住宅ローン返済中でも不動産は売れる?金沢市で売却する方法と注意点

「住宅ローンがまだ残っているけれど、家を売却できるのだろうか」——このようなご質問をいただくことがよくあります。結論から申し上げると、住宅ローンの返済中であっても不動産の売却は可能です。ただし、通常の売却とは異なるいくつかの条件や注意点がありますので、事前にしっかりと理解しておくことが大切です。

この記事では、住宅ローンが残っている不動産を金沢市で売却する方法、売却の条件、住宅ローンと売却価格の関係、そして注意すべきポイントについて詳しく解説いたします。転勤、離婚、収入の変化、住み替えなど、さまざまな事情から住宅ローン返済中の売却を検討されている方に、お役に立てる情報をお届けします。

住宅ローン返済中でも売却できる仕組み

売却の大前提——抵当権の抹消

住宅ローンを組んで不動産を購入した場合、その不動産には金融機関の「抵当権」が設定されています。抵当権とは、ローンの返済が滞った場合に金融機関がその不動産を差し押さえて売却し、残債の回収に充てるための権利です。

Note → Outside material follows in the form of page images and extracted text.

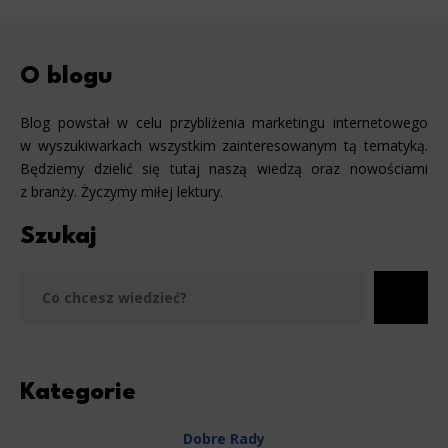
O blogu
Blog powstał w celu przybliżenia marketingu internetowego
w wyszukiwarkach wszystkim zainteresowanym tą tematyką.
Będziemy dzielić się tutaj naszą wiedzą oraz nowościami
z branży. Życzymy miłej lektury.
Szukaj
Szu
Kategorie
Dobre Rady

不動産を売却するためには、この抵当権を抹消する必要があります。抵当権が設定されたままの不動産を購入する人はまずいないため、売却の際には必ず抵当権を外すことが求められます。抵当権を抹消するためには、住宅ローンの残債をすべて返済しなければなりません。つまり、住宅ローン返済中の不動産売却では、売却代金で住宅ローンを完済し、同時に抵当権を抹消するという流れになります。

売却代金でローンを完済する流れ

実際の手続きでは、売買の決済日に以下のことが同時に行われます。まず、買主から売買代金の残金を受け取ります。次に、その代金から住宅ローンの残債を金融機関に一括返済します。そして、金融機関から抵当権抹消に必要な書類を受け取り、司法書士が抵当権抹消登記と所有権移転登記を同日中に申請します。これらの手続きは、通常、金融機関の一室で行われ、すべてが一日のうちに完了します。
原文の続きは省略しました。